The Acting Secretary of State to the Diplomatic Representatives in the American Republics
Sirs: It has been brought to the Department’s attention that Argentina is attempting to build up its merchant marine through a system of preferences and discriminations. In this regard pressure is being brought upon other countries by Argentina to include a provision in treaties or agreements under negotiation whereby each country shall take necessary measures to assure that the transportation of merchandise shall take place in vessels of the two contracting countries on an equal tonnage basis.
In Washington, D.C., October 24–30, 1946 during its Second and Final Session the United Maritime Consultative Council representing eighteen maritime nations, was unanimously of the opinion that an Inter-Governmental Maritime Consultative Organization be established through the machinery of the United Nations as a permanent agency in the shipping field. Delegations from the following countries participated: Australia, Brazil, Belgium, Canada, Chile, Denmark, France, Greece, India, Netherlands, New Zealand, Norway, Poland, Sweden, Union of South Africa, United Kingdom, United States, and [Page 255] Yugoslavia (represented at the meetings by an observer).
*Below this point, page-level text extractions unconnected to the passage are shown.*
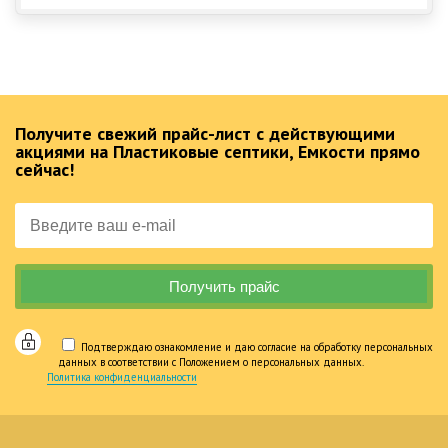
Получите свежий прайс-лист с действующими
акциями на Пластиковые септики, Емкости прямо
сейчас!
Подтверждаю ознакомление и даю согласие на обработку персональных
данных в соответствии с Положением о персональных данных.
Политика конфиденциальности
It is expected that the Economic and Social Council of the United Nations will shortly request the Secretary General to convene a diplomatic conference of interested governments to meet in the autumn of 1947 if practicable, to further consider the Draft Convention approved by the Council. Article I of the Draft Convention describing the scope and purposes of the Organization proposes “to encourage the removal of all forms of discriminatory action and unnecessary restrictions by Governments affecting shipping engaged in international trade so as to promote the availability of shipping services to the commerce of the world without discrimination.”
The maritime history of the United States of America indicates that nations indulging in policies of discrimination inevitably reap the dubitable rewards of retaliation.
I enclose a memorandum prepared within the Department under date of March 24, 1947 entitled “Shipping Discriminations”62 for your appropriate use.
The Department is concerned about the current trend in some countries, as evidenced by treaty provisions and by local legislation, towards the adoption of policies of flag discrimination. Accordingly, any comments, statements, or proposed laws, regulations, or treaty provisions, coming to your attention and bearing upon this general situation should be reported to the Department.